I'm lucky enough to know that eventually this will pass and I'll be back on two legs again. It's been an ugly winter in NYC, so I haven't been compelled to go out. I don't have to go to work outside the apartment. I can hop back to my computer and write and email from the comfort of home. As for food and groceries in Manhattan, you can have most anything delivered.

Yesterday I ventured out to have my hair done. One of the salon employees helped me out the door and into a cab. She advised to me have patience. She had had toe surgery that went awry and wore a cast up to her thigh for a whole year. That put a quick stop to my feeling at all sorry for myself. I'm sure she didn't have the luxury of staying home for a year. She was a middle-aged African American woman who cleans the salon. I have health insurance, I have a housekeeper and I have enough money so that I can take cabs. My guess was that her year was a real hard one. My temporary handicap was a piece of cake in comparison.

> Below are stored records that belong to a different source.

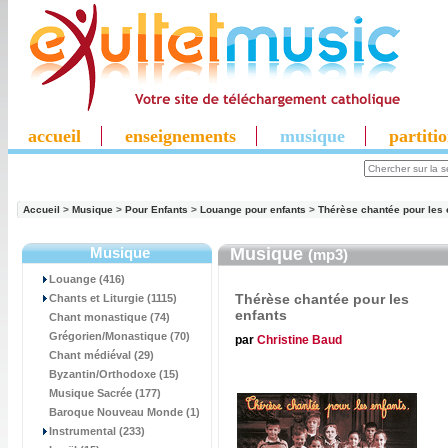
accueil
enseignements
musique
partiti
Accueil
>
Musique
>
Pour Enfants
>
Louange pour enfants
>
Thérèse chantée pour les 
Musique
Musique
(mp3)
Louange (416)
Thérèse chantée pour les
Chants et Liturgie (1115)
enfants
Chant monastique (74)
Grégorien/Monastique (70)
par
Christine Baud
Chant médiéval (29)
Byzantin/Orthodoxe (15)
Musique Sacrée (177)
Baroque Nouveau Monde (1)
Instrumental (233)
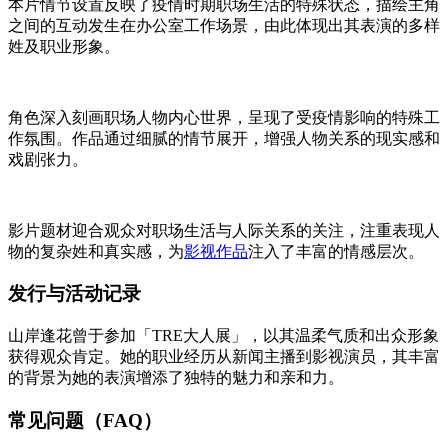
本片情节设置反映了疫情时期职场生活的特殊状态，描绘主角
之间的互动发生在办公室工作场景，由此体现出其表演的多样
姓及职业形象。
角色深入刻画职场人物内心世界，呈现了受疫情影响的特殊工
作氛围。作品通过细腻的情节展开，增强人物关系的现实感和
戏剧张力。
影片题材迎合观众对职场生活与人际关系的关注，注重表现人
物的复杂姓和真实感，为
影视作品
注入了丰富的情感层次。
发行与活动记录
山岸逢花曾于参加「TRE大人展」，以其温柔气质和出众形象
获得观众肯定。她的职业经历从新闻主播到影视演员，其丰富
的背景为她的表演增添了独特的魅力和亲和力。
常见问题（FAQ）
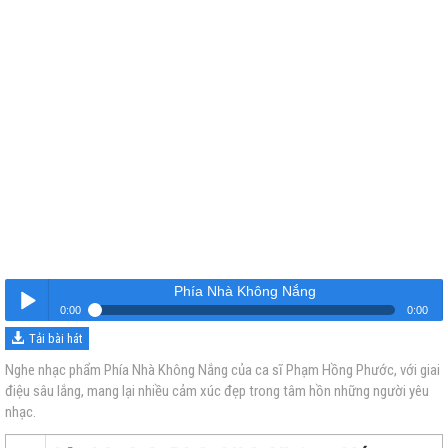
Phía Nhà Không Nắng
0:00
0:00
Tải bài hát
Phía Nhà Không Nắng
Nghe
Nghe nhạc phẩm Phía Nhà Không Nắng của ca sĩ Phạm Hồng Phước, với giai
điệu sâu lắng, mang lại nhiều cảm xúc đẹp trong tâm hồn những người yêu
nhạc.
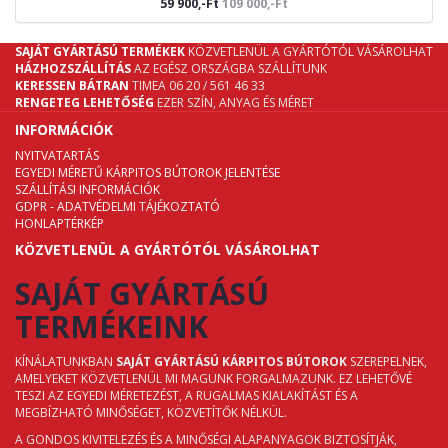
59 900,-Ft
109 000,-Ft
SAJÁT GYÁRTÁSÚ TERMÉKEK
KÖZVETLENÜL A GYÁRTÓTÓL VÁSÁROLHAT
HÁZHOZSZÁLLÍTÁS
AZ EGÉSZ ORSZÁGBA SZÁLLÍTUNK
KERESSEN BÁTRAN
TIMEA 06 20 / 561 46 33
RENGETEG LEHETŐSÉG
EZER SZÍN, ANYAG ÉS MÉRET
INFORMÁCIÓK
NYITVATARTÁS
EGYEDI MÉRETŰ KÁRPITOS BÚTOROK JELENTÉSE
SZÁLLÍTÁSI INFORMÁCIÓK
GDPR - ADATVÉDELMI TÁJÉKOZTATÓ
HONLAPTÉRKÉP
KÖZVETLENÜL A GYÁRTÓTÓL VÁSÁROLHAT
SAJÁT GYÁRTÁSÚ
TERMÉKEINK
KÍNÁLATUNKBAN
SAJÁT GYÁRTÁSÚ KÁRPITOS BÚTOROK
SZEREPELNEK,
AMELYEKET KÖZVETLENÜL MI MAGUNK FORGALMAZUNK. EZ LEHETŐVÉ
TESZI AZ EGYEDI MÉRETEZÉST, A RUGALMAS KIALAKÍTÁST ÉS A
MEGBÍZHATÓ MINŐSÉGET, KÖZVETÍTŐK NÉLKÜL.
A GONDOS KIVITELEZÉS ÉS A MINŐSÉGI ALAPANYAGOK BIZTOSÍTJÁK,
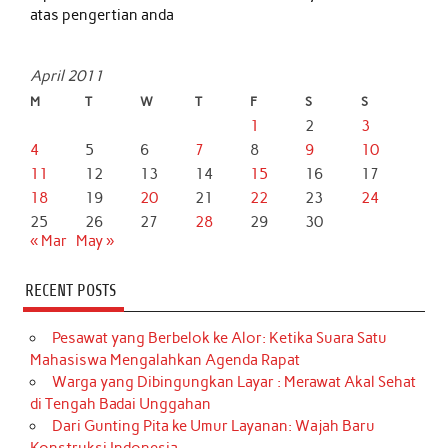
atas pengertian anda
April 2011
M
T
W
T
F
S
S
1
2
3
4
5
6
7
8
9
10
11
12
13
14
15
16
17
18
19
20
21
22
23
24
25
26
27
28
29
30
« Mar
May »
RECENT POSTS
Pesawat yang Berbelok ke Alor: Ketika Suara Satu
Mahasiswa Mengalahkan Agenda Rapat
Warga yang Dibingungkan Layar : Merawat Akal Sehat
di Tengah Badai Unggahan
Dari Gunting Pita ke Umur Layanan: Wajah Baru
Konstruksi Indonesia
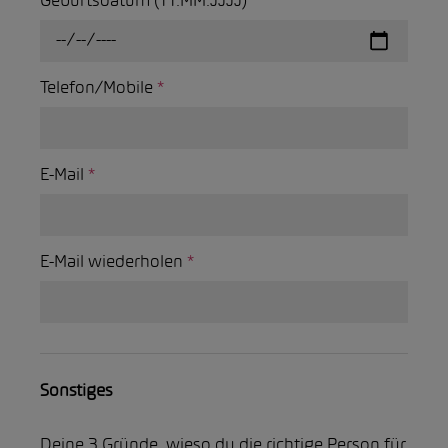
Geburtsdatum (TT.MM.JJJJ)
*
Telefon/Mobile
*
E-Mail
*
E-Mail wiederholen
*
Sonstiges
Deine 3 Gründe, wieso du die richtige Person für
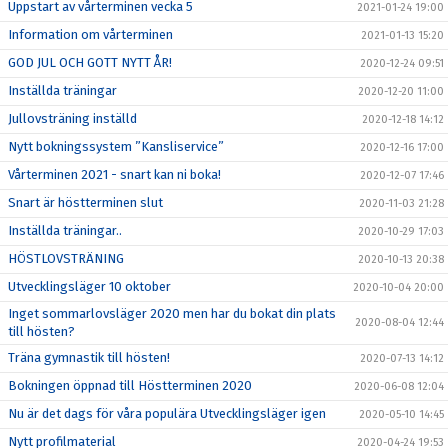
Uppstart av vårterminen vecka 5
2021-01-24 19:00
Information om vårterminen
2021-01-13 15:20
GOD JUL OCH GOTT NYTT ÅR!
2020-12-24 09:51
Inställda träningar
2020-12-20 11:00
Jullovsträning inställd
2020-12-18 14:12
Nytt bokningssystem ”Kansliservice”
2020-12-16 17:00
Vårterminen 2021 - snart kan ni boka!
2020-12-07 17:46
Snart är höstterminen slut
2020-11-03 21:28
Inställda träningar..
2020-10-29 17:03
HÖSTLOVSTRÄNING
2020-10-13 20:38
Utvecklingsläger 10 oktober
2020-10-04 20:00
Inget sommarlovsläger 2020 men har du bokat din plats
2020-08-04 12:44
till hösten?
Träna gymnastik till hösten!
2020-07-13 14:12
Bokningen öppnad till Höstterminen 2020
2020-06-08 12:04
Nu är det dags för våra populära Utvecklingsläger igen
2020-05-10 14:45
Nytt profilmaterial
2020-04-24 19:53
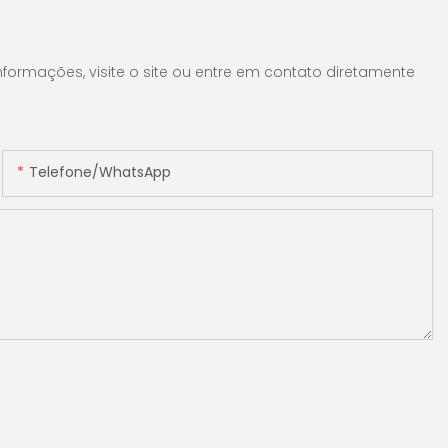
formações, visite o site ou entre em contato diretamente
Telefone/WhatsApp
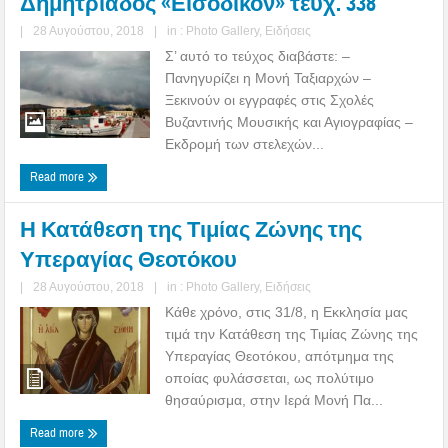
Δημητριάδος «Εισοδικόν» τευχ. 338
|
28 Αυγούστου, 2018
|
in :
Photo Gallery
,
Ειδήσεις
Σ’ αυτό το τεύχος διαβάστε: –
Πανηγυρίζει η Μονή Ταξιαρχών –
Ξεκινούν οι εγγραφές στις Σχολές
Βυζαντινής Μουσικής και Αγιογραφίας –
Εκδρομή των στελεχών...
Read more
Η Κατάθεση της Τιμίας Ζώνης της
Υπεραγίας Θεοτόκου
|
28 Αυγούστου, 2018
|
in :
Photo Gallery
,
Ειδήσεις
Κάθε χρόνο, στις 31/8, η Εκκλησία μας
τιμά την Κατάθεση της Τιμίας Ζώνης της
Υπεραγίας Θεοτόκου, απότμημα της
οποίας φυλάσσεται, ως πολύτιμο
θησαύρισμα, στην Ιερά Μονή Πα...
Read more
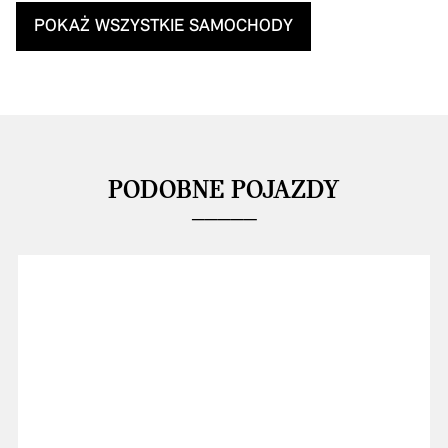
POKAŻ WSZYSTKIE SAMOCHODY
PODOBNE POJAZDY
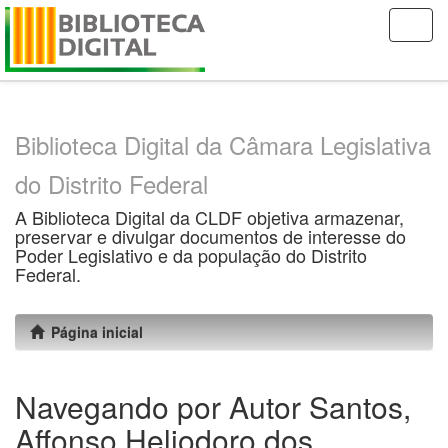
Skip
navigation
Biblioteca Digital da Câmara Legislativa
do Distrito Federal
A Biblioteca Digital da CLDF objetiva armazenar,
preservar e divulgar documentos de interesse do
Poder Legislativo e da população do Distrito
Federal.
Página inicial
Navegando por Autor Santos,
Affonso Heliodoro dos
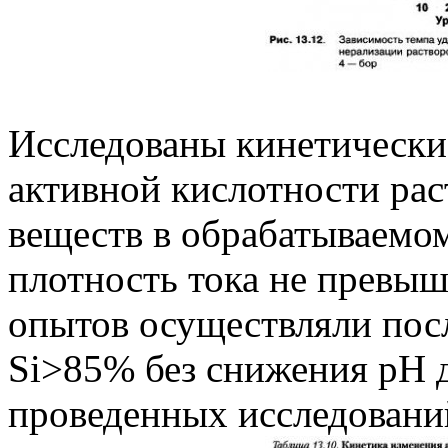
Исследованы кинетически
активной кислотности рас
веществ в обрабатываемом
плотность тока не превыш
опытов осуществляли пос
Si>85% без снижения pH до
проведенных исследований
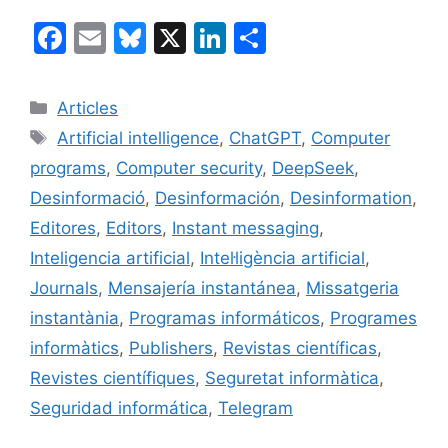
F
E
Bl
X
Li
C
a
m
u
n
o
c
ai
e
k
m
Categories
Articles
e
l
s
e
p
Etiquetes
Artificial intelligence
,
ChatGPT
,
Computer
b
k
dI
ar
programs
,
Computer security
,
DeepSeek
,
o
y
n
te
Desinformació
,
Desinformación
,
Desinformation
,
o
ix
Editores
,
Editors
,
Instant messaging
,
k
Inteligencia artificial
,
Intel·ligència artificial
,
Journals
,
Mensajería instantánea
,
Missatgeria
instantània
,
Programas informáticos
,
Programes
informàtics
,
Publishers
,
Revistas científicas
,
Revistes científiques
,
Seguretat informàtica
,
Seguridad informática
,
Telegram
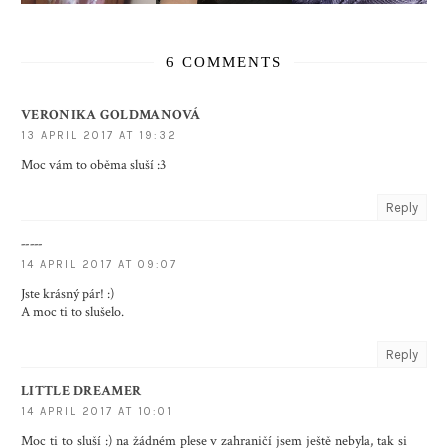
6 COMMENTS
VERONIKA GOLDMANOVÁ
13 APRIL 2017 AT 19:32
Moc vám to oběma sluší :3
Reply
-----
14 APRIL 2017 AT 09:07
Jste krásný pár! :)
A moc ti to slušelo.
Reply
LITTLE DREAMER
14 APRIL 2017 AT 10:01
Moc ti to sluší :) na žádném plese v zahraničí jsem ještě nebyla, tak si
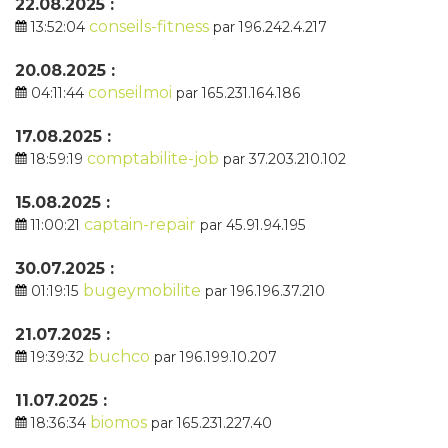
22.08.2025 :
conseils-fitness
13:52:04
par 196.242.4.217
20.08.2025 :
conseilmoi
04:11:44
par 165.231.164.186
17.08.2025 :
comptabilite-job
18:59:19
par 37.203.210.102
15.08.2025 :
captain-repair
11:00:21
par 45.91.94.195
30.07.2025 :
bugeymobilite
01:19:15
par 196.196.37.210
21.07.2025 :
buchco
19:39:32
par 196.199.10.207
11.07.2025 :
biomos
18:36:34
par 165.231.227.40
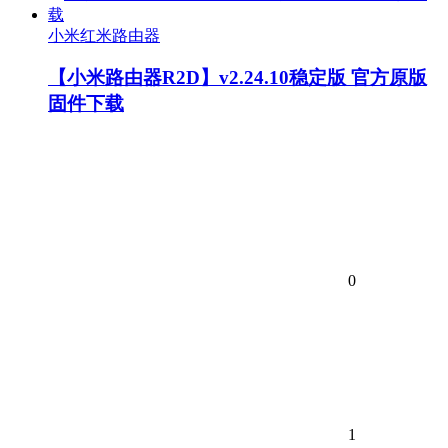
小米红米路由器
【小米路由器R2D】v2.24.10稳定版 官方原版
固件下载
0
1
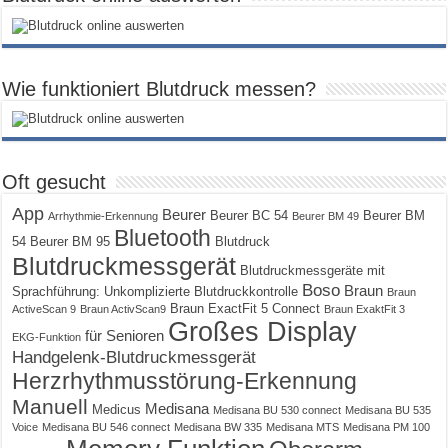
Wie funktioniert Blutdruck messen?
Oft gesucht
App
Beurer
Beurer BC 54
Beurer BM
Arrhythmie-Erkennung
Beurer BM 49
Bluetooth
54
Beurer BM 95
Blutdruck
Blutdruckmessgerät
Blutdruckmessgeräte mit
Boso
Braun
Sprachführung: Unkomplizierte Blutdruckkontrolle
Braun
Braun ExactFit 5 Connect
ActiveScan 9
Braun ActivScan9
Braun ExaktFit 3
Großes Display
für Senioren
EKG-Funktion
Handgelenk-Blutdruckmessgerät
Herzrhythmusstörung-Erkennung
Manuell
Medisana
Medicus
Medisana BU 530 connect
Medisana BU 535
Voice
Medisana BU 546 connect
Medisana BW 335
Medisana MTS
Medisana PM 100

Looking back, I am shocked that I could be so unfeeling as to begrudge a few minutes on a bus to someone in a wheelchair. After all, I spent several years taking care of my late husband, who suffered from multiple myeloma, and looked out for him as he got weaker and unable to manage the things we take for granted. So if I could be a Scrooge on a bus, it's not so hard to grasp how the opponents of universal health care can be such hard liners. How quickly we can turn off our compassion when we are inconvenienced. And how easy it is, when we have health insurance ourselves, to begrudge others less fortunate. Why should we care? The hard line opponents seem to live in a world of me first and me only and the hell with the rest of the population.

What I wonder is, do these opponents of universal health care have enough insurance to cover a catastrophic illness? If their mother were denied the necessary chemotherapy to save her life because it wasn't cost effective, would they accept that as the fair price we pay for capitalism? It's almost as if the opponents of universal coverage need to get really really sick to bring them around. I see how I could be impatient with handicaps until one effected me. Don't Republicans and Tea Partiers have a compassionate side? So many on the right profess to be good Christians. Where is their empathy for those millions of Americans whose only choice of medical care is to go to the ER?

Those of us who believe that everyone is entitled to affordable health insurance and good medical care need to constantly emphasize empathy and compassion. Partisan politics is getting uglier by the minute but maybe if we Democrats tried harder to appeal to the hearts of our opponents we'd get a little farther. It's worth a try.